Agents are processing engine components that can run on multiple remote clusters, and are installed on the edge nodes of a Hadoop cluster.

The requirements include:

  • Minimum of 20 GB, typically 100 GB disk space. The node does not store data or metadata, just the software and logs.
  • Minimum 4 CPUs, running at least 2 to 2.5 GHz, typically 16 CPUs if running Spark in Yarn client mode.
  • Minimum 6 GB of RAM, typically 64 GB if running Spark in Yarn client mode.
  • Bonded Gigabit Ethernet or 10 Gigabit Ethernet.
  • Linux operating system. The netstat, and lsof commands are useful.
  • JDK version 1.8.x.
  • Installed Java Cryptography Extension (JCE) policy file available from Oracle at www.oracle.com/technetwork/java/javase/downloads/index.html.

Multi-byte support

Data Catalog handles cluster data transparently, assuming the data is stored in formats that Data Catalog supports. Data Catalog does not enforce any additional limitations beyond what Hadoop and its components enforce. However, there are locations where the configuration of your Hadoop environment should align with the data you are managing. These locations include:

  • Operating system locale.
  • Character set supported by Hive client and server.
  • Character set supported by MongoDB.

The Data Catalog browser application allows users to enter multi-byte characters to annotate HDFS data. Where Data Catalog interfaces with other applications, such as Hive, Data Catalog enforces the requirements of the integrated application.

Component validations

You must verify the proper functioning of the various components that interact with Data Catalog.

Perform the following validations:

  1. Validate Spark environment variables.
  2. Validate the user authentication method.

Once these component validations are verified, you can start configuring the components for Data Catalog compatibility.

Validate Spark environment variables

You need to run a smoke test to verify that all underlying Spark environmental variables are correctly setup.
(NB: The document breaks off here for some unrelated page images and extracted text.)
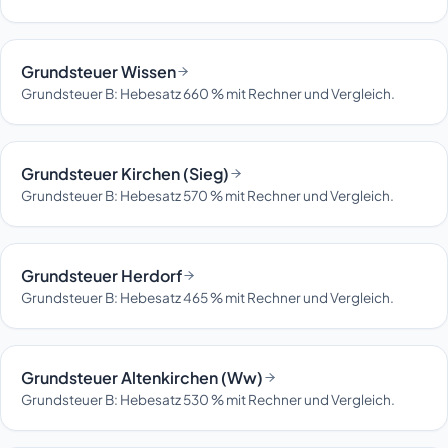
Grundsteuer Wissen
Grundsteuer B: Hebesatz 660 % mit Rechner und Vergleich.
Grundsteuer Kirchen (Sieg)
Grundsteuer B: Hebesatz 570 % mit Rechner und Vergleich.
Grundsteuer Herdorf
Grundsteuer B: Hebesatz 465 % mit Rechner und Vergleich.
Grundsteuer Altenkirchen (Ww)
Grundsteuer B: Hebesatz 530 % mit Rechner und Vergleich.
Data Catalog jobs run in a manner similar to Spark SQL context.

Perform the following steps to run the smoke test:

Procedure

  1. Open spark-shell:

    $ /usr/bin/spark-shell

  2. Import the following packages to create SparkConf, SparkContext, and HiveContext objects:

    $ import org.apache.spark.SparkConf

    $ import org.apache.spark.SparkContext

    $ import org.apache.spark.sql.hive.HiveContext

  3. Create a new SQL context:

    $ val sqlContext = new HiveContext(sc);

    $ sqlContext.sql("select count(*) from database.table").collect().foreach(println)

Validating the user authentication method

Before installing Data Catalog on a secure cluster, you need to identify what security measures your cluster employs for authentication so you can integrate Data Catalog to use the sanctioned security channels. You need to know the authentication method and configuration details. You also need to validate that you can access your authentication system.

Keycloak authentication

Keycloak authentication is installed by default.